In a land with few lakes, the reservoirs built for hydroelectric power such as C. J. Strike offer a unique opportunity for visitors to engage in water sports such as water skiing, tubing, pontooning, wakeboarding and all of the active endeavors Lakelubbers everywhere enjoy. Kayaking, canoeing and rafting are popular along the narrower stretches of river. Few commercial businesses exist along the shores of C. J. Strike, so Idaho Power has provided four separate parks to offer easy access to those seeking the water. Three offer boat ramps, two provide swimming beaches, and one even includes a marina, boat dock and handicapped-accessible fishing dock. A variety of camping sites, walking paths and picnic areas allow everyone to access the water. For the convenience of nearby Mountain Home Air Force Base personnel, the base maintains a separate private marina that rents boats, pontoons and jet skis, along with the usual lakefront amenities. Water levels vary on a daily basis but not so far that water access is impaired.
Fishing is good at C. J. Strike Reservoir: sturgeon, yellow perch, crappie, smallmouth bass, largemouth bass, rainbow trout, bluegill and catfish are all caught. Bass tournaments are held here regularly. Rainbow trout are stocked annually in the Snake River between Shoshone Dam and C. J. Strike Reservoir, making for exciting fly fishing in the river shallows. There is even some opportunity for ice fishing during the coldest months in a few of the shallow coves of the slower-moving Bruneau River.
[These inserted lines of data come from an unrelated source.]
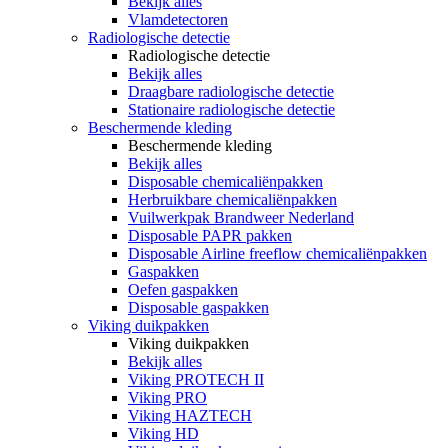
Bekijk alles
Vlamdetectoren
Radiologische detectie
Radiologische detectie
Bekijk alles
Draagbare radiologische detectie
Stationaire radiologische detectie
Beschermende kleding
Beschermende kleding
Bekijk alles
Disposable chemicaliënpakken
Herbruikbare chemicaliënpakken
Vuilwerkpak Brandweer Nederland
Disposable PAPR pakken
Disposable Airline freeflow chemicaliënpakken
Gaspakken
Oefen gaspakken
Disposable gaspakken
Viking duikpakken
Viking duikpakken
Bekijk alles
Viking PROTECH II
Viking PRO
Viking HAZTECH
Viking HD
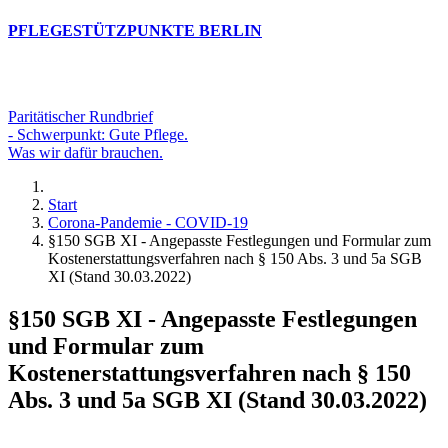
PFLEGESTÜTZPUNKTE BERLIN
Paritätischer Rundbrief
- Schwerpunkt: Gute Pflege.
Was wir dafür brauchen.
Start
Corona-Pandemie - COVID-19
§150 SGB XI - Angepasste Festlegungen und Formular zum
Kostenerstattungsverfahren nach § 150 Abs. 3 und 5a SGB
XI (Stand 30.03.2022)
§150 SGB XI - Angepasste Festlegungen
und Formular zum
Kostenerstattungsverfahren nach § 150
Abs. 3 und 5a SGB XI (Stand 30.03.2022)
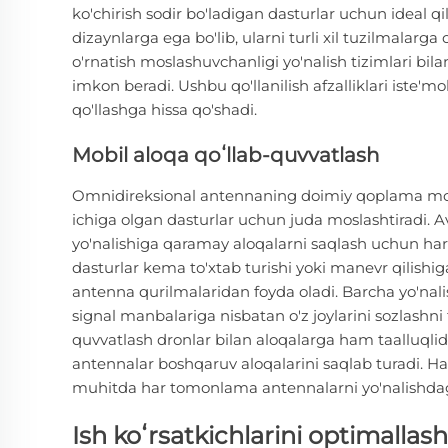
ko'chirish sodir bo'ladigan dasturlar uchun ideal qil
dizaynlarga ega bo'lib, ularni turli xil tuzilmalarg
o'rnatish moslashuvchanligi yo'nalish tizimlari bilan
imkon beradi. Ushbu qo'llanilish afzalliklari iste'
qo'llashga hissa qo'shadi.
Mobil aloqa qoʻllab-quvvatlash
Omnidireksional antennaning doimiy qoplama model
ichiga olgan dasturlar uchun juda moslashtiradi. Av
yo'nalishiga qaramay aloqalarni saqlash uchun h
dasturlar kema to'xtab turishi yoki manevr qilish
antenna qurilmalaridan foyda oladi. Barcha yo'na
signal manbalariga nisbatan o'z joylarini sozlashni 
quvvatlash dronlar bilan aloqalarga ham taalluqli
antennalar boshqaruv aloqalarini saqlab turadi. Ha
muhitda har tomonlama antennalarni yo'nalishdagi 
Ish koʻrsatkichlarini optimallash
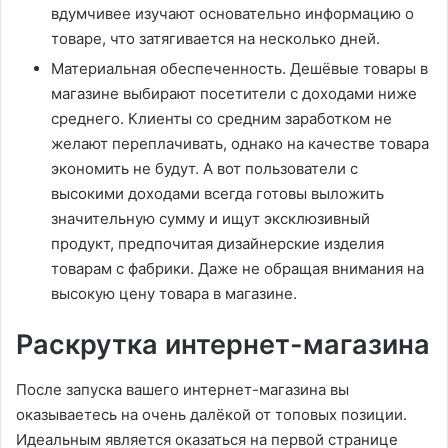
вдумчивее изучают основательно информацию о
товаре, что затягивается на несколько дней.
Материальная обеспеченность. Дешёвые товары в
магазине выбирают посетители с доходами ниже
среднего. Клиенты со средним заработком не
желают переплачивать, однако на качестве товара
экономить не будут. А вот пользователи с
высокими доходами всегда готовы выложить
значительную сумму и ищут эксклюзивный
продукт, предпочитая дизайнерские изделия
товарам с фабрики. Даже не обращая внимания на
высокую цену товара в магазине.
Раскрутка интернет-магазина
После запуска вашего интернет-магазина вы
оказываетесь на очень далёкой от топовых позиции.
Идеальным является оказаться на первой странице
A local bait and convenience store in the tiny town of Bruneau at the end of the Bruneau arm will gladly divulge the fishing secrets necessary to be successful, such as best bait and hottest fishing holes.
The C. J. Strike Wildlife Management Area encompasses over 20,000 acres and extends 26 miles up the Snake River and 12 miles upstream on the Bruneau River, Adventurous visitors can enjoy a diverse area of habitat including wetlands, ponds and wildlife food plots along with grand vistas, soaring cliffs and numerous raptors soaring silently along the air currents of the heights. The varied landscapes of the Wildlife Management Area offer plenty of opportunity for hiking, mountain biking and horseback riding. Some areas are closed seasonally to protect waterfowl and game bird nesting areas. Parts of the WMA are open to hunting in season.
Because the valley is warmer than the surrounding areas, a number of 'half-hardy' birds winter here. Two hundred forty species of birds are known to use the C.J. Strike area annually. American white pelican, double-crested cormorant, yellow-rumped warbler and loggerhead shrike are often seen wintering here, while about 100,000 wintering and migrating waterfowl including Tundra swans and trumpeter swans can be sighted in winter and early spring. The Morley Nelson Snake River Birds of Prey National Conservation Area section of the WMA is a great place to observe the many raptors, including hawks, golden eagles, bald eagles and many types of owls. The Birds of Prey National Conservation Area is just southeast of the Bruneau Dunes State Park, a bit east of the WMA. This state park holds the tallest single-structured sand dune in North America, at 470 feet tall. The dune is a favorite for climbing, and the park offers camping, picnic area, observatory with telescopes, hiking paths and two small marsh lakes with non-motorized boat access and fishing for panfish.
Other that the tiny ranching town of Bruneau, the nearest city is Mountain Home, about 20 miles to the north. Although small, Mountain Home holds several types of lodgings, including hotels, motels and at least one bed-and-breakfast. The town also boasts a winery, golf course, farmers market and historical society museum. Rodeos are regularly scheduled near Mountain Home, a reminder that the area's history and present are both tightly tied to ranching and farming. Boise is only an hour's drive away, making C. J. Strike Reservoir an ideal getaway for a day or a weekend. Real estate is often found available in the area, although not on the reservoir itself. Few private rentals are available, but campgrounds offer cabins for non-campers. A small private resort rents campsites and a few cabins. C. J. Strike Reservoir is the perfect spot to camp, fish and explore. Come for a day, a week or even longer. It would take months to see everything there is to see at C. J. Strike Reservoir.